- **Stored data entries**:

== Segment start ==

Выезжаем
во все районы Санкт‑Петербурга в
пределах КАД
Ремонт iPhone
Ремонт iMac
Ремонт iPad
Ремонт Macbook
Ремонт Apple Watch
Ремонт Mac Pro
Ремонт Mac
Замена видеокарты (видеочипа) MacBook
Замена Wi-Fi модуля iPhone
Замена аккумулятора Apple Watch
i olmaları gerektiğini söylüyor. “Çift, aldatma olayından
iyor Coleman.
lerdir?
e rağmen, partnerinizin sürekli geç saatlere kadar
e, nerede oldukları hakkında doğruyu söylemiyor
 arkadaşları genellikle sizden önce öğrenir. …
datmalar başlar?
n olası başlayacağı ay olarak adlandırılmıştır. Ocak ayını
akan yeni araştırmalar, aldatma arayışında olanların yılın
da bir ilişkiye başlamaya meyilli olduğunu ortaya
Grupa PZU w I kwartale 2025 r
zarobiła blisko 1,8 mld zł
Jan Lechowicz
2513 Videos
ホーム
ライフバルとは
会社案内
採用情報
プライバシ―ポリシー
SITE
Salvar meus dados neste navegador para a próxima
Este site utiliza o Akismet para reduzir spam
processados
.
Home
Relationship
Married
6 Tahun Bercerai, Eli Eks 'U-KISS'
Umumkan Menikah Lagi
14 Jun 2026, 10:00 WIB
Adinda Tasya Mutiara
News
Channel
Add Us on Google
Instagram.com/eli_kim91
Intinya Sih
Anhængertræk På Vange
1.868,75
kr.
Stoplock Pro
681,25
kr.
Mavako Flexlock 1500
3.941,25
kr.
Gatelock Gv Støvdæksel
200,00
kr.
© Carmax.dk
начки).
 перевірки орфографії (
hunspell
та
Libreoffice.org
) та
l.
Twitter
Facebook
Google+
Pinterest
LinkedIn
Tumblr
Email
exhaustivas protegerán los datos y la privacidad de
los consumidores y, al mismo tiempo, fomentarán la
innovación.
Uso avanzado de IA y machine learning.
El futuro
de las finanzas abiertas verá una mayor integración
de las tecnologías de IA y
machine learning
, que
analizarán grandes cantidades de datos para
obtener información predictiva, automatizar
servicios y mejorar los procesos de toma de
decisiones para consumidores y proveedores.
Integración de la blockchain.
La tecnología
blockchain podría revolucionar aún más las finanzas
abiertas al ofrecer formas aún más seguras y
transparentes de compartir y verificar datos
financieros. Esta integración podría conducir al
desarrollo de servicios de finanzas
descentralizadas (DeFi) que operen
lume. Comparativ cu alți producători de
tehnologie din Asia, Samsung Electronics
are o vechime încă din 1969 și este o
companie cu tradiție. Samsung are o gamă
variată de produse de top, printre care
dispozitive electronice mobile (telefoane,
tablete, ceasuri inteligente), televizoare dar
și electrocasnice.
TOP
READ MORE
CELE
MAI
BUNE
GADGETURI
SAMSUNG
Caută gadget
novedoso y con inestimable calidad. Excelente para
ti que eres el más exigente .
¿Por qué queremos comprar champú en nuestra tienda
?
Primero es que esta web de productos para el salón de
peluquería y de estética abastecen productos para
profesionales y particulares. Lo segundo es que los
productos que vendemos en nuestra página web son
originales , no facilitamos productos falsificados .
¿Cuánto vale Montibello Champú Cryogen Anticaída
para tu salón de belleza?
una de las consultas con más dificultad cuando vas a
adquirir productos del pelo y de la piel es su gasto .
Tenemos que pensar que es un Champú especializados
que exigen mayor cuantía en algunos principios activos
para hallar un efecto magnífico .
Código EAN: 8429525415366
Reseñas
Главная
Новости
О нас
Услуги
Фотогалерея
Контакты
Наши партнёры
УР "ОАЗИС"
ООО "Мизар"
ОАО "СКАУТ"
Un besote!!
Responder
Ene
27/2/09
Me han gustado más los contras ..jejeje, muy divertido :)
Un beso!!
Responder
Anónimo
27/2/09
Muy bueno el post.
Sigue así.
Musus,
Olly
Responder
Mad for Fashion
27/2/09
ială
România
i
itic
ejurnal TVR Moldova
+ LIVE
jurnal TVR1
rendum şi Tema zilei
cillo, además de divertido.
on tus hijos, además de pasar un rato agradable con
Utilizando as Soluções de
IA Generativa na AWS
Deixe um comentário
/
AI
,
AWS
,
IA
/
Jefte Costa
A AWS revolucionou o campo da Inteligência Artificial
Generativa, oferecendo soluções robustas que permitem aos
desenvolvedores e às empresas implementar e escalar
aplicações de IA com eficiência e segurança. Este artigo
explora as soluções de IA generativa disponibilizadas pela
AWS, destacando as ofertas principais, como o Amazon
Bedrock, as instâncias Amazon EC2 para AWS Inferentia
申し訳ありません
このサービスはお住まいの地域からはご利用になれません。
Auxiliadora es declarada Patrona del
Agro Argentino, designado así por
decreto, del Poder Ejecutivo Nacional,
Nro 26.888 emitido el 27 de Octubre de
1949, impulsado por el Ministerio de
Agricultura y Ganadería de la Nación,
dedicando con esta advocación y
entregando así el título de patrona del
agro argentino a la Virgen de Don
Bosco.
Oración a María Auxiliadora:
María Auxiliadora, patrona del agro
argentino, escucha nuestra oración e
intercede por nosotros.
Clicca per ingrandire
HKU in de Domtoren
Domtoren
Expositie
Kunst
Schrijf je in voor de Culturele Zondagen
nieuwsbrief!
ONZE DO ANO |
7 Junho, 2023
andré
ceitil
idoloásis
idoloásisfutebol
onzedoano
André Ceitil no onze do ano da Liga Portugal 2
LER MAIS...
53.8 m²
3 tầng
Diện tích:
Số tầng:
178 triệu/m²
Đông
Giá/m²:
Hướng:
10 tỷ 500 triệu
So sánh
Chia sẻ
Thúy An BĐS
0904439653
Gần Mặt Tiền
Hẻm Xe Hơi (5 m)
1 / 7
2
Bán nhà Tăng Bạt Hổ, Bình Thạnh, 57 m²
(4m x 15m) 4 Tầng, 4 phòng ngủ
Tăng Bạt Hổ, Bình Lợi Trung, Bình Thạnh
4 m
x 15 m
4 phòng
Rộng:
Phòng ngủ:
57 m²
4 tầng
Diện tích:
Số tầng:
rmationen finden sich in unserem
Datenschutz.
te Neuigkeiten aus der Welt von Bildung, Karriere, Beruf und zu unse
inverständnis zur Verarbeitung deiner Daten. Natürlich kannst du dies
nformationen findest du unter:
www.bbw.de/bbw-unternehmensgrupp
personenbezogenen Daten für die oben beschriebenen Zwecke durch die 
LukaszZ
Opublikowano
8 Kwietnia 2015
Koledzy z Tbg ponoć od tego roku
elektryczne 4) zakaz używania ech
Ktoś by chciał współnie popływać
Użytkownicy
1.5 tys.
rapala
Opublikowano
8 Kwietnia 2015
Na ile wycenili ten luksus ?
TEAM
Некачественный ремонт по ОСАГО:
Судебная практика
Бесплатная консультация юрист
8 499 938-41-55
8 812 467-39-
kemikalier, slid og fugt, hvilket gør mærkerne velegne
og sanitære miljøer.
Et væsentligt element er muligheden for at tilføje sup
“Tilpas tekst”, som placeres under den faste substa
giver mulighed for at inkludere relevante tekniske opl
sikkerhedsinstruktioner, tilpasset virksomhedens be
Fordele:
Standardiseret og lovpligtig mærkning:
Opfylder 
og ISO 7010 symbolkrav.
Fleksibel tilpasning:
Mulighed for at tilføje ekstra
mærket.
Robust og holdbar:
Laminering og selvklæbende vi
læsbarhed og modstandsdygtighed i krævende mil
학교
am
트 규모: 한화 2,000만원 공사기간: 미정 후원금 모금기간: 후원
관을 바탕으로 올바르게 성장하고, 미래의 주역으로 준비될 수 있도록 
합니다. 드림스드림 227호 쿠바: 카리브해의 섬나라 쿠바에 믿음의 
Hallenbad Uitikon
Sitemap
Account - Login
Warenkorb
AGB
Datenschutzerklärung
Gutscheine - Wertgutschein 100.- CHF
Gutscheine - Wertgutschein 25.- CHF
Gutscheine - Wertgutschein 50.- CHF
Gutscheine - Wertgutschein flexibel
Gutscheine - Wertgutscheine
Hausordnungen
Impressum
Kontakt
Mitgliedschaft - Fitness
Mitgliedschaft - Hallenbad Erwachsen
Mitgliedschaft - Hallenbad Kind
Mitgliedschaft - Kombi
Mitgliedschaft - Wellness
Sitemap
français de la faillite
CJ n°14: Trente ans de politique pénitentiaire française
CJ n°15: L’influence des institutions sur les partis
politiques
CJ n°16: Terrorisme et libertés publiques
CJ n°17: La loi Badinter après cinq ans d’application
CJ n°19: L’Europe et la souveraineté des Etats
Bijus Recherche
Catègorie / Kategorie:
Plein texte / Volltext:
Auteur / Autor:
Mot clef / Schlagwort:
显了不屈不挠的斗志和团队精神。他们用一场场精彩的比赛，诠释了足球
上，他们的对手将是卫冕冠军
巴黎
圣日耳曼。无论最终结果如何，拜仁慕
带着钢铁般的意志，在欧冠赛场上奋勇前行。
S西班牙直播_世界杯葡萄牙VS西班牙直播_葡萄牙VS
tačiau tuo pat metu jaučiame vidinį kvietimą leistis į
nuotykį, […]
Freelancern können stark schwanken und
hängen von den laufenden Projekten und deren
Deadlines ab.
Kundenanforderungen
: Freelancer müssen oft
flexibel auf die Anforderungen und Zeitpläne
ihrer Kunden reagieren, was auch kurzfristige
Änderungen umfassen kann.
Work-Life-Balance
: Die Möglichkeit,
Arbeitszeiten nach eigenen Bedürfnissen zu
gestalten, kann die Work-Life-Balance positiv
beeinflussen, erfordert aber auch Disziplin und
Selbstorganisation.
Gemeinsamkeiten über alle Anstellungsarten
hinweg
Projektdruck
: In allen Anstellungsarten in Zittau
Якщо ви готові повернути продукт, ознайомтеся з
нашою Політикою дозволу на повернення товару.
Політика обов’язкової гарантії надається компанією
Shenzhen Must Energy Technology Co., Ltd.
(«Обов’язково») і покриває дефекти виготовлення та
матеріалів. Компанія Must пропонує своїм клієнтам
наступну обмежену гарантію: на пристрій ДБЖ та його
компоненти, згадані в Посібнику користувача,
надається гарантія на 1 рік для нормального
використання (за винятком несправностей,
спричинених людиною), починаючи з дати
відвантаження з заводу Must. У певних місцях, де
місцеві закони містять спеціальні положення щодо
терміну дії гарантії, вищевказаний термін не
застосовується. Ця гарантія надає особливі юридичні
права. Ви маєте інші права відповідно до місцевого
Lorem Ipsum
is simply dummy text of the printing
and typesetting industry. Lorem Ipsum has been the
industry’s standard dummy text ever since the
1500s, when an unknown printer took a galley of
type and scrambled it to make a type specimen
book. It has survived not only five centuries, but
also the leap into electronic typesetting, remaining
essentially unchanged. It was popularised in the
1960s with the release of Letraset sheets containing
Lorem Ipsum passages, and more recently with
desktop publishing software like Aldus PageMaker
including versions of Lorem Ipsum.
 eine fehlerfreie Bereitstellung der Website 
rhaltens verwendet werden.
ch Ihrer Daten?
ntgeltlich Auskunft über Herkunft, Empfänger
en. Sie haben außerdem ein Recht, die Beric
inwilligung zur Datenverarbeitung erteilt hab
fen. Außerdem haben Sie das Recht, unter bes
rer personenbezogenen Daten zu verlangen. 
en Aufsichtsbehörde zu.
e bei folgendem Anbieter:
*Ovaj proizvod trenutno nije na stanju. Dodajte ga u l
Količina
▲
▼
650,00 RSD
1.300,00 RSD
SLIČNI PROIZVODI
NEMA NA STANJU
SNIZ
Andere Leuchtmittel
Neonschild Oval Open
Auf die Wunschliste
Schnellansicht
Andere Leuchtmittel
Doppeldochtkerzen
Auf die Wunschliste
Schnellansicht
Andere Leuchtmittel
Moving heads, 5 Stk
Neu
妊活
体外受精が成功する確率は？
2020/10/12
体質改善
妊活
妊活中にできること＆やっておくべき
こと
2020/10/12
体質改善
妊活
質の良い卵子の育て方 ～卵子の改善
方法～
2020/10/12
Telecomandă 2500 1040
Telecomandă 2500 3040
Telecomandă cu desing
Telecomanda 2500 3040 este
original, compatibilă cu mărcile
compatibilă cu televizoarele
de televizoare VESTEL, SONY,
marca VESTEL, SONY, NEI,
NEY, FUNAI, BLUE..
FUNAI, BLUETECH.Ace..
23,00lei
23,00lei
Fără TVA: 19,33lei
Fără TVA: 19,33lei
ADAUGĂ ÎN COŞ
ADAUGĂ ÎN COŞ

== Segment end ==

Transcribe each line of the data above, unaltered, from the one where "companie cu tradiție. Samsung are o gamă" appears to the one where "Caută gadget" appears, inclusive of both.

- **Result**:
companie cu tradiție. Samsung are o gamă
variată de produse de top, printre care
dispozitive electronice mobile (telefoane,
tablete, ceasuri inteligente), televizoare dar
și electrocasnice.
TOP
READ MORE
CELE
MAI
BUNE
GADGETURI
SAMSUNG
Caută gadget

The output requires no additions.